HiddenLevers' Raj Udeshi takes victory lap after nabbing Focus Financial account: 'We dropped a bomb in BlackRock's backyard;' But it's just a battle not the war, analysts say
The founder's analytics software firm had to beat out Aladdin but the reward is a doubling of assets and $1-million-plus contract
Brooke's Note: The free enterprise system is a zillion micro-cacophonies, yet sounds like the London Philharmonic at a macro level. But what Focus Financial and other pure roll-ups are attempting to do is make such a hands-off system work at a far more micro level. It's either brilliant, or it's a house of cards to make RIA-level managerial autonomy the controlling force in attempting to achieve RIA economies of scale. It's an attempt to take the scattered shards of Wall Street houses -- breakaway brokers -- and reassemble them into a Midtown New York-based vase of RIAs. Risk is the problem. What control does Focus have over how advisors run their firms, how they invest, or what the markets do? Little. But that's why the big Focus deal with a little player HiddenLevers is interesting. Suddenly, Focus gets a fighting chance at managing the layers of risk to clients, hence fees, hence reputation by putting all those risks onto a dashboard both at an RIA firm and rollup/holding company level. You can address risks if you can see them. HL's CEO Raj Udeshi makes no bones that he is over the moon about his "seven-figure" deal with Rudy Adolf. He says it "is certainly a significant milestone for our company." It doubles his assets overseen and proves, he hopes, that HiddenLevers can come out of hiding to take on Aladdin and win on future battlefields.
Focus Financial Partners just chose a little-known software firm to handle a huge job -- patrolling its skies for black swans and other pernicious risks to its finances and its RIAs portfolios that could unravel its rollup.
To address the needs of Focus and its partner firms and, in turn, elevate the service to their clients, HiddenLevers is creating a software that can see the future time to act on it, according to the Focus press release announcing the deal, Mar. 25.
Focus is the first non-pilot user of HiddenLevers new business intelligence system. It breaks out the firm's analytics and forecasting on a company-wide level to give visibility on its revenues -- something helpful as Wall Street analyst demand revenue guidance in its post-IPO life.
It looks at concentrations of holdings and looks at how those are exposed to risk that can affect revenues and client returns the spells that out on a nifty dashboard, according to HiddenLevers founder Raj Udeshi. "[Focus had] no digital platform in place to quantify scenario risks like HiddenLevers [does] stress testing."

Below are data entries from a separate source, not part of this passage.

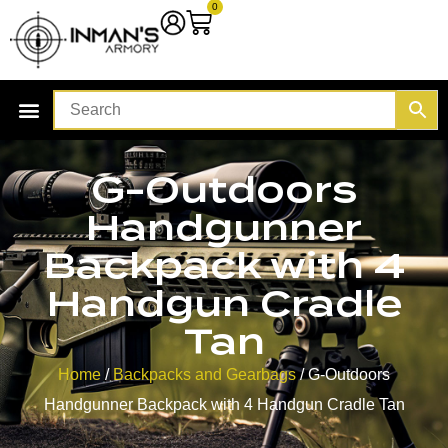
0
G-Outdoors
Handgunner
Backpack with 4
Handgun Cradle
Tan
Home
/
Backpacks and Gearbags
/ G-Outdoors
Handgunner Backpack with 4 Handgun Cradle Tan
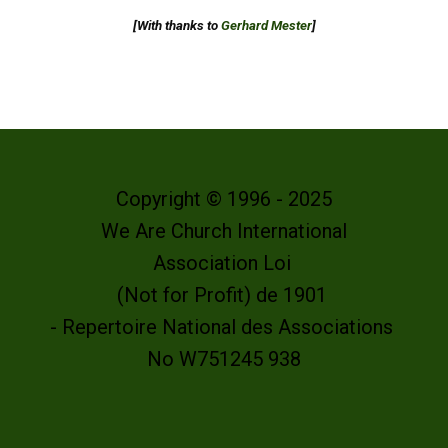
[With thanks to
Gerhard Mester
]
Copyright © 1996 - 2025
We Are Church International
Association Loi
(Not for Profit) de 1901
- Repertoire National des Associations
No W751245 938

Focus needed this software to make its business wieldy, says Will Trout, senior analyst at Celent, via email. "As [Focus] grows marketshare and acquires more RIAs, the role of the home office increases, thus supporting the need for management level metrics and tools."
In other words, Focus is inching toward greater control of dozens of RIAs by understanding them as a pool of assets.
"Given our scale, we directly influence how solutions are developed so that they are tailored to Focus’ needs," says Focus CEO Rudy Adolf in a release. "Sophisticated, leading-edge technology applications are critical to how we manage our business for rapid growth."
Protracted pursuit
The deal's announcement ends a protracted pursuit. Over six months ago, Udeshi told RIABiz that HiddenLevers had reached a deal with Focus that was supposed to be signed last October. At the time, he said Focus had contracted for more than $1 million worth of software licensing and engineering.
But a purported last-minute postponement stalled the deal--and the story--until Focus issued a press release confirming the ink was dry.
HiddenLevers is very much the mouse in this transaction; Focus is the lion that deigned to give it its business. Still, the deal finally allows Udeshi to take a victory lap and gives him some bragging rights, as well.
New York-based Focus kicked BlackRock's Aladdin to the curb to do the deal, he boasts.
“A lot of heads [at rivals] are going to roll because of this. We're a twenty person boot-strapped company … we dropped a bomb in [BlackRock's] backyard … and hey, here's a seven figure deal I just beat [them] on," he said in an interview last October.
This week BlackRock announced that it spent $1.3 billion on EFront to bolster Aladdin's capabilities. See: BlackRock may build the biggest, baddest RIA platform yet as 'Boy Wonder' begins 'Aladdin-izing' FutureAdvisor
Udeshi stopped short, however, of revealing the "seven figure" amount or the contract length.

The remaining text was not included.